Quinn’s progress on cash also demands scrutiny. Any investors that assumed his “£200m cash in” pledge might see Balfour Beatty’s net cash actually increase, will be disappointed. Quinn says the metric he will actually be judged on is that of comparing Balfour’s cashflow since he joined with that in 2014. In 2014 an enormous £438m of cash flowed out of the firm’s coffers (excluding the impact of the sale of Parsons Brinckerhoff). Under Quinn’s leadership cash has continued to flow out of the business – but at a much-reduced rate, with £81m out in 2015.

The difference between the two figures means Quinn can correctly claim to have smashed his target one year early with a £357m improvement in cashflow – despite the fact cash in the business is still decreasing.

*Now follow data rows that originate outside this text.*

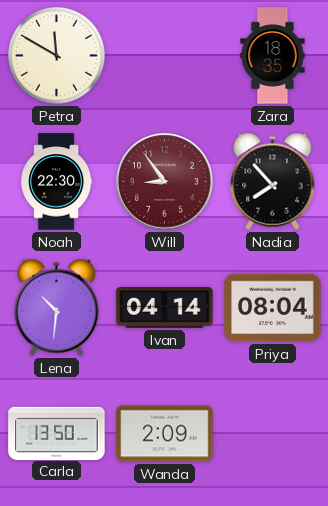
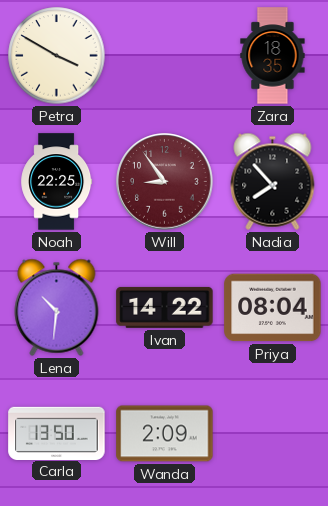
Petra: 11:50 -> 3:50
Noah: 22:30 -> 22:25
Ivan: 04:14 -> 14:22
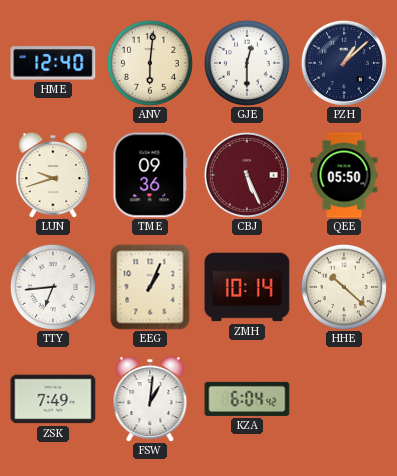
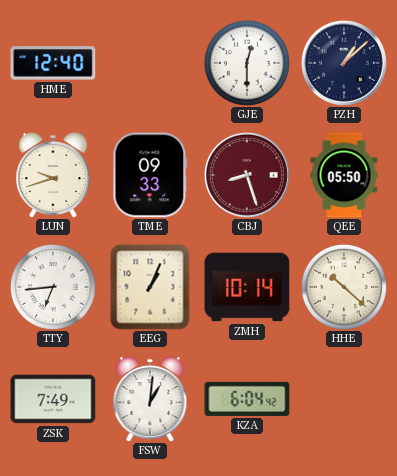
ANV: 6:01 -> none
TME: 09:36 -> 09:33
CBJ: 5:26 -> 8:27
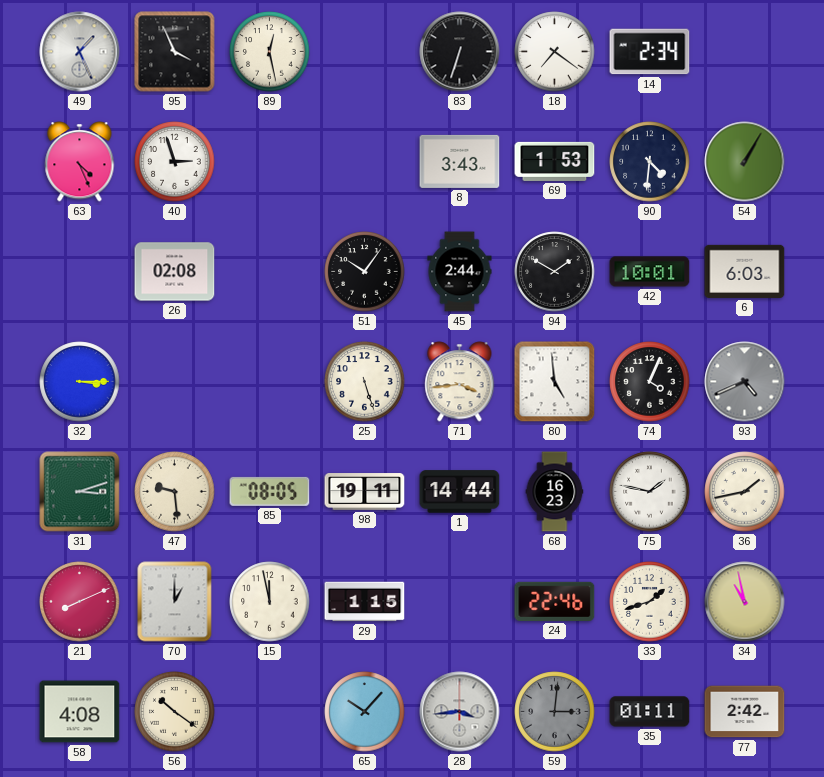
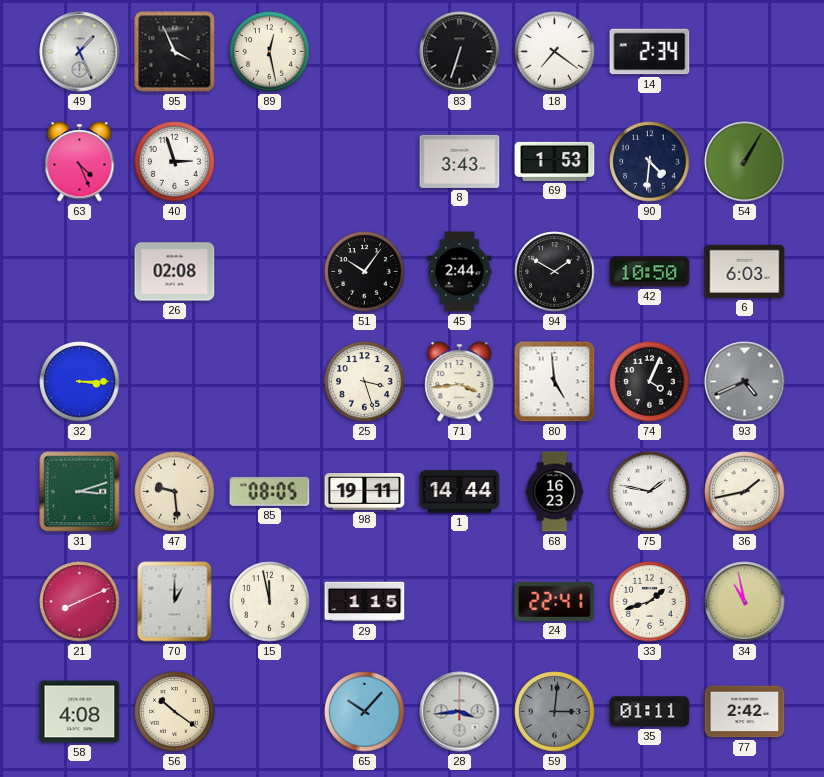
42: 10:01 -> 10:50
25: 5:27 -> 3:27
24: 22:46 -> 22:41
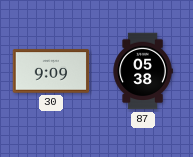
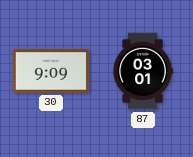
87: 05:38 -> 03:01
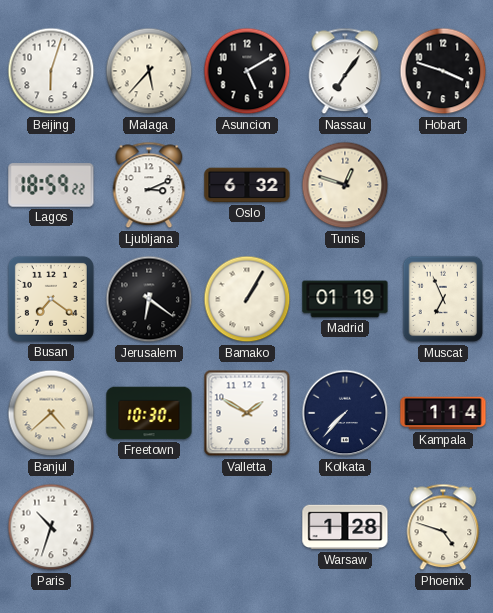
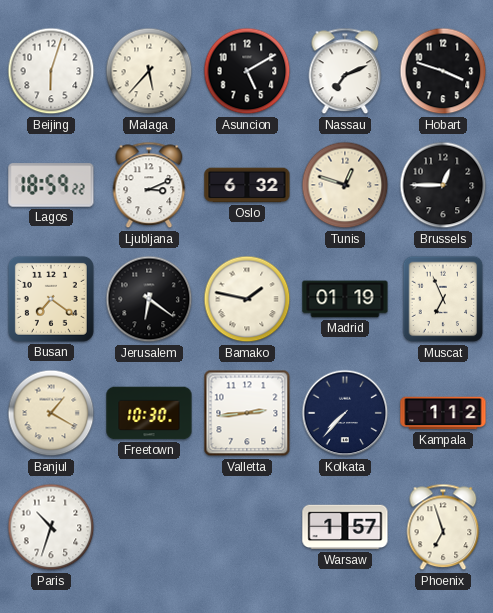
Nassau: 7:06 -> 7:11
Brussels: none -> 12:45
Bamako: 1:05 -> 1:47
Banjul: 4:38 -> 1:20
Valletta: 1:50 -> 2:44
Kampala: 1:14 -> 1:12
Warsaw: 1:28 -> 1:57
Phoenix: 4:48 -> 6:57
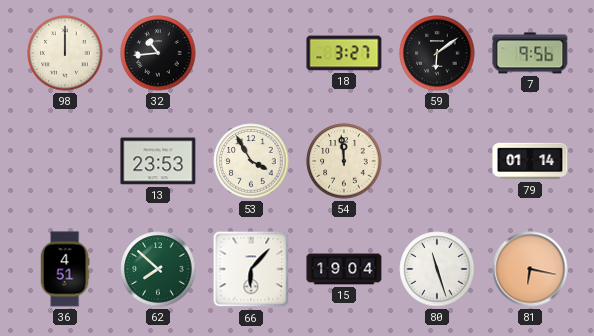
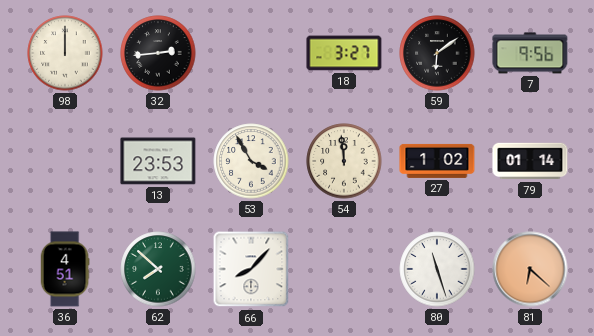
32: 10:44 -> 2:44
27: none -> 1:02
66: 6:07 -> 8:07
15: 19:04 -> none
81: 6:17 -> 6:22
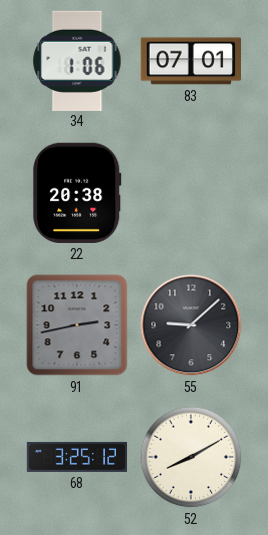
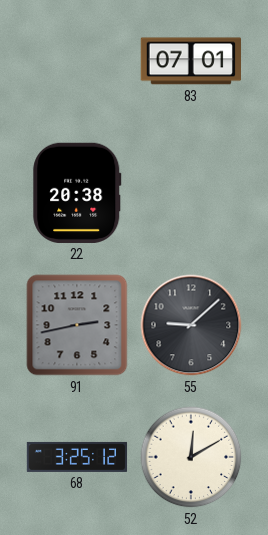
34: 1:06 -> none
52: 8:10 -> 12:10
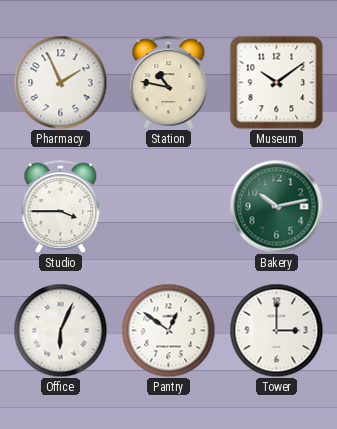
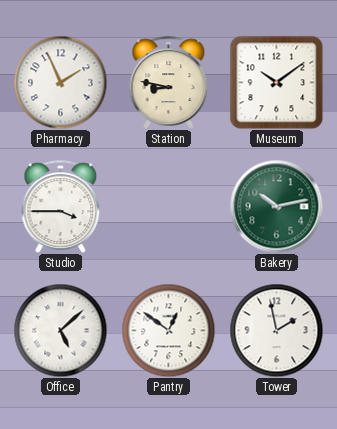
Station: 10:47 -> 8:47
Office: 6:04 -> 5:08
Tower: 3:00 -> 1:58
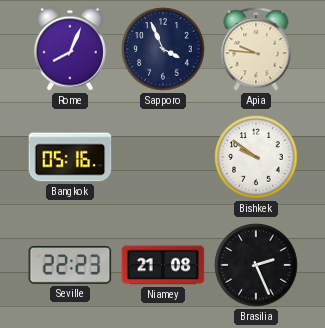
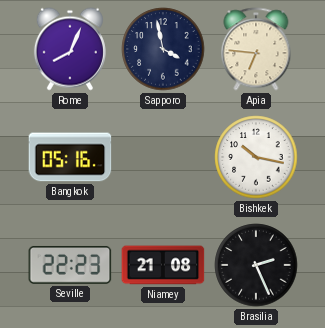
Sapporo: 3:56 -> 3:58
Apia: 9:46 -> 6:46
Bishkek: 9:51 -> 10:17
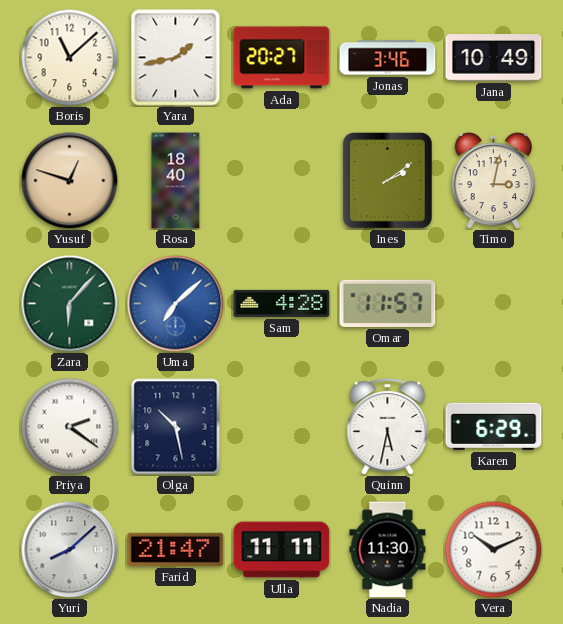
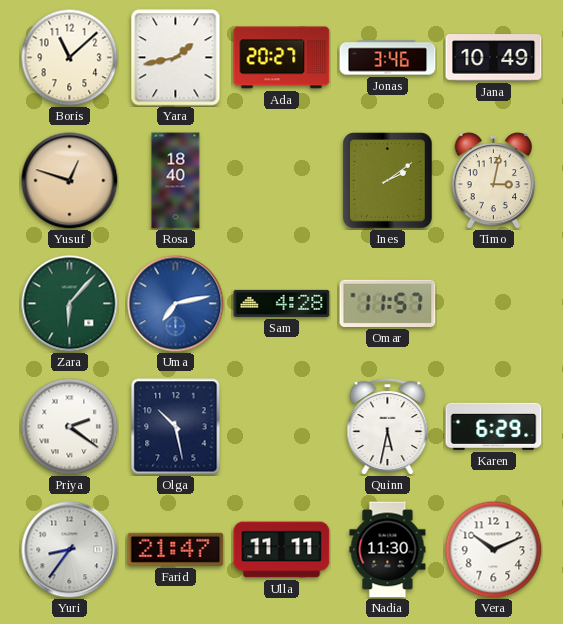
Uma: 7:08 -> 7:13
Yuri: 8:08 -> 8:36
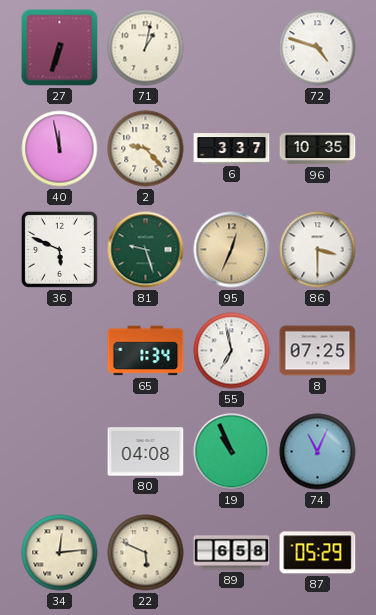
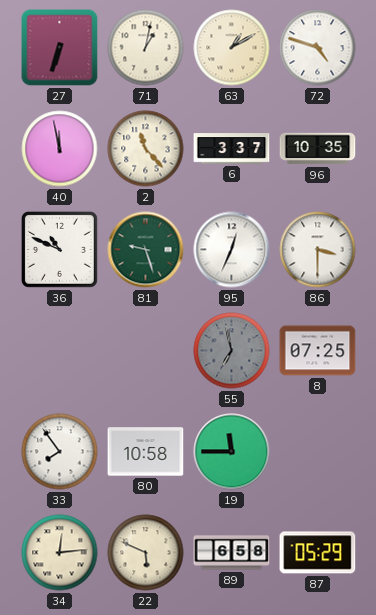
63: none -> 1:10
2: 9:23 -> 11:23
36: 5:49 -> 10:49
95 dial: champagne -> white
65: 1:34 -> none
55 dial: white -> grey
33: none -> 7:54
80: 04:08 -> 10:58
19: 10:56 -> 11:45
74: 11:04 -> none
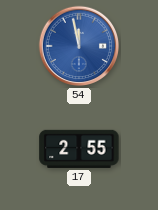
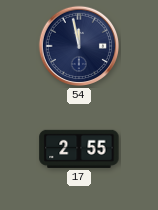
54 dial: blue -> navy
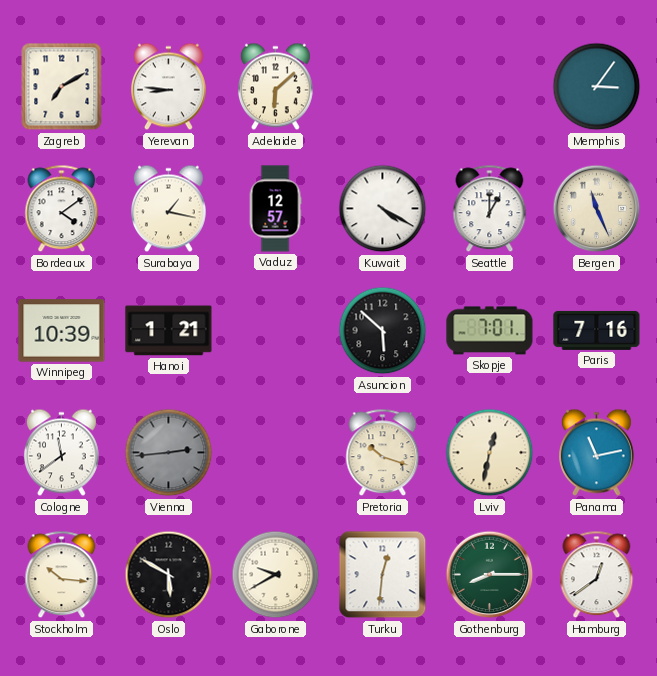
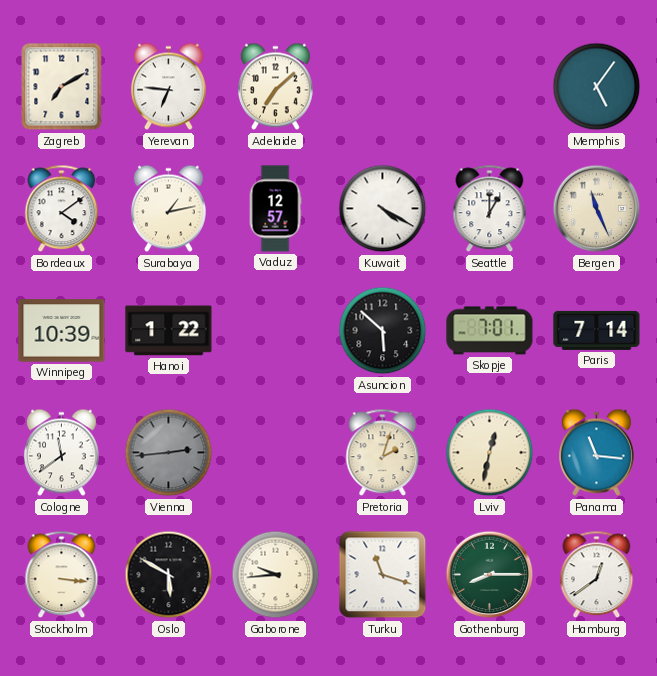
Yerevan: 8:46 -> 6:46
Adelaide: 6:08 -> 7:08
Memphis: 3:06 -> 5:06
Surabaya: 1:17 -> 1:13
Hanoi: 1:21 -> 1:22
Paris: 7:16 -> 7:14
Pretoria: 10:18 -> 2:03
Panama: 11:13 -> 11:16
Stockholm: 10:16 -> 3:16
Gaborone: 9:40 -> 9:44
Turku: 12:31 -> 11:18
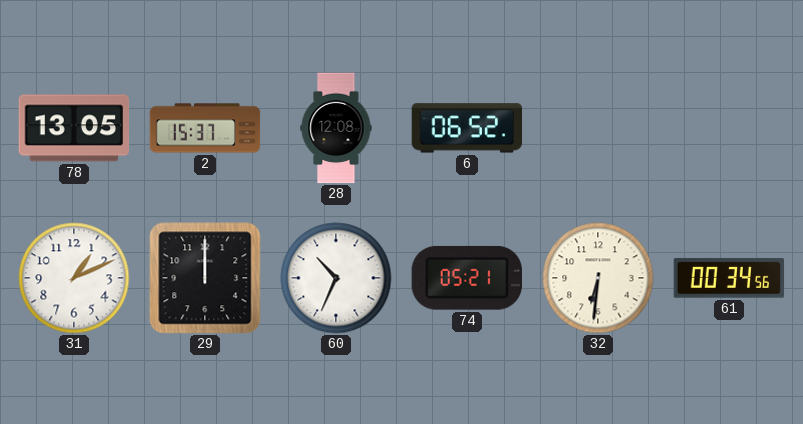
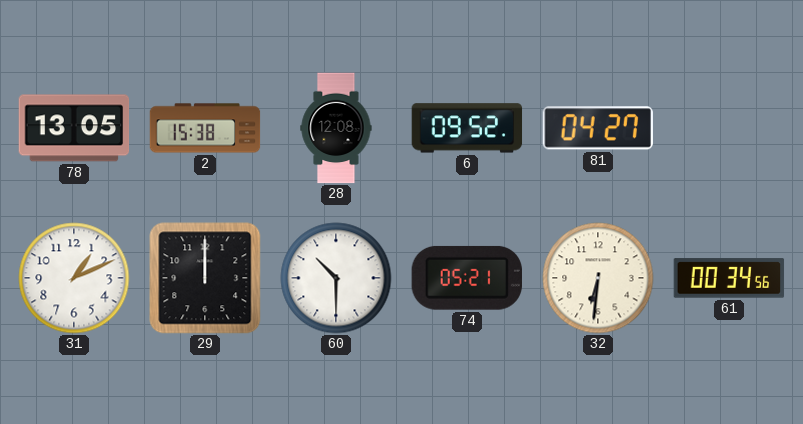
2: 15:37 -> 15:38
6: 06:52 -> 09:52
81: none -> 04:27
60: 10:34 -> 10:30
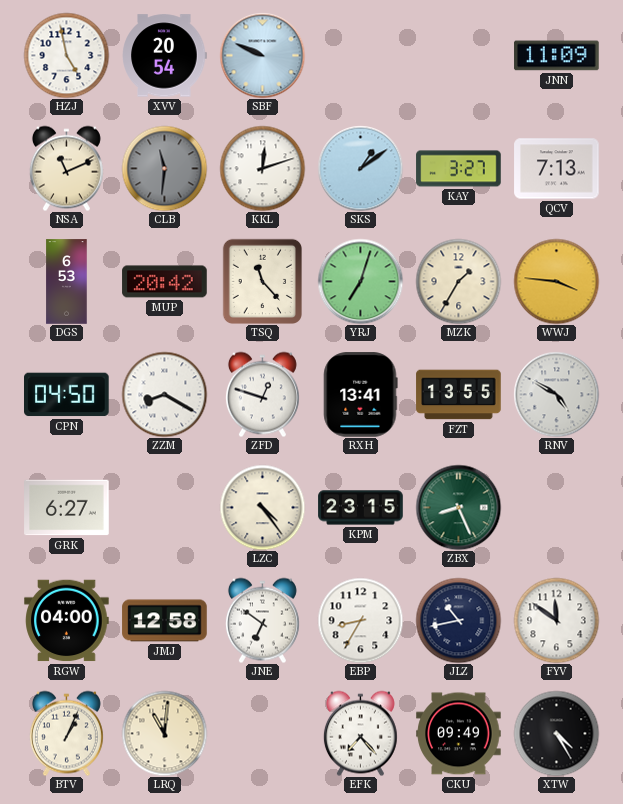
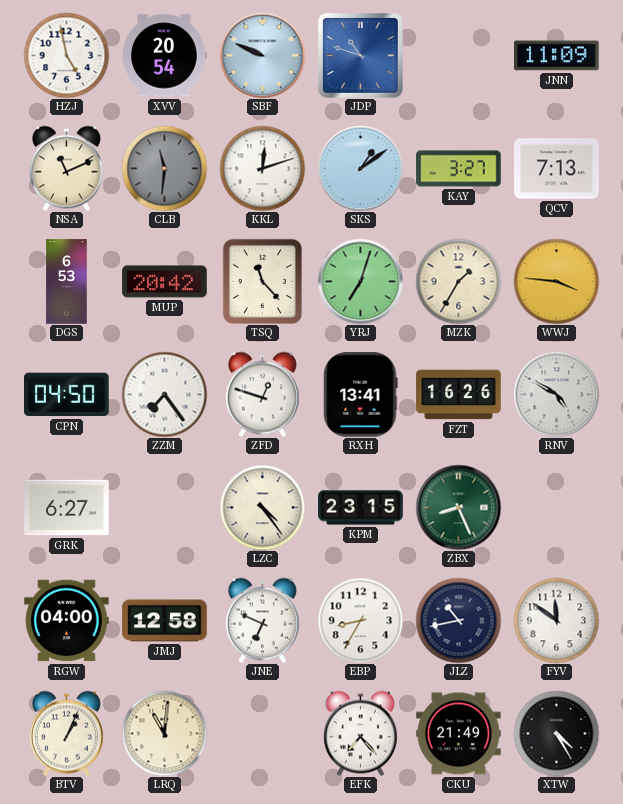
JDP: none -> 10:48
ZZM: 8:20 -> 7:24
FZT: 13:55 -> 16:26
JNE: 6:51 -> 6:49
CKU: 09:49 -> 21:49
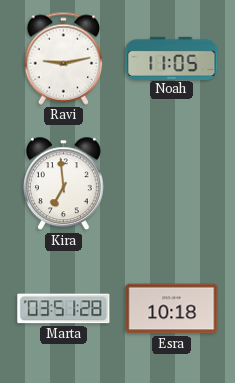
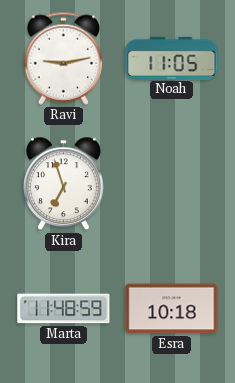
Kira: 6:59 -> 6:57
Marta: 03:51 -> 11:48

Quinn has introduced a “Cash is our Compass” programme in the firm, and says this progress is “primarily” down to a resulting “better management of working capital” through ensuring it gets paid and turns its inventory more quickly. But the 2015 figure was actually made much healthier by the £96m decision to cancel the dividend, and the fact Balfour hasn’t actually paid out the cash on most of its problem jobs, because their final accounts haven’t been settled. Hence – Quinn confirmed – there will be £100m-150m more flowing out of the business this year than in 2015. But he adds: “When we get rid of our legacy issues and we’re generating cash-backed profit from our projects, then you’ll see that the cashflow will turn positive for the company on an annual basis.”

Downsizing

At the same time as these group-level challenges, on an operational level there has been a continuing steady drip-drip of senior departures in the UK construction business. Cost cutting means numerous UK offices have closed, with the results stating the regional construction business is “rationalising its management structure and offices” and that the £300m fall in UK construction revenue to £2bn was “predominantly” due to its contraction. Quinn said in 2015 that the “front office” would be “ring-fenced” and “actively protected” from cuts. Nevertheless, those who have left the business recently include former Multiplex, Mowlem and Lendlease director Paul Gandy, one of a six-strong senior team sitting beneath UK MD Dean Banks, who is joining Kier. Gandy’s regional director of operations for London, Jeremy James, is also leaving. ڶ understands Tim McCarthy, group commercial VP in the US and recruited last year, has now retired, while north-east MD Eddie Tribe left the business after the merging of the north-central and north-east delivery units at the end of 2015. Cenkos’ Cammack says: “Quinn’s been doing sensible things, but at this stage you’d think the management changes would settle down a bit. You’d expect change when he came in but it’s now looking like a negative rather than a positive.”

In response, Quinn says he has made Balfour’s expertise one of the four planks of his Build to Last strategy and is confident he’s holding on to the right people. He said: “First and foremost, if the competition weren’t recruiting some of my leaders and my front line capability, then I think I’m doing something wrong. My job is to make sure we’ve got the best people because I’m investing in them, training them and developing them.”

The fact is it’s impossible to say definitively one way or another from the numbers whether Quinn’s recovery is on track – it’s simply too early to tell. Faith in the process comes down, primarily, to whether you have faith in the man himself. But it is clear that these are at best mixed results. “He’s had his last chance, he’s used up his time period for making massive provisions,” says Cammack. He looks likely to have to demonstrate more tangible progress at the half-year results in August in order that the City doesn’t lose faith.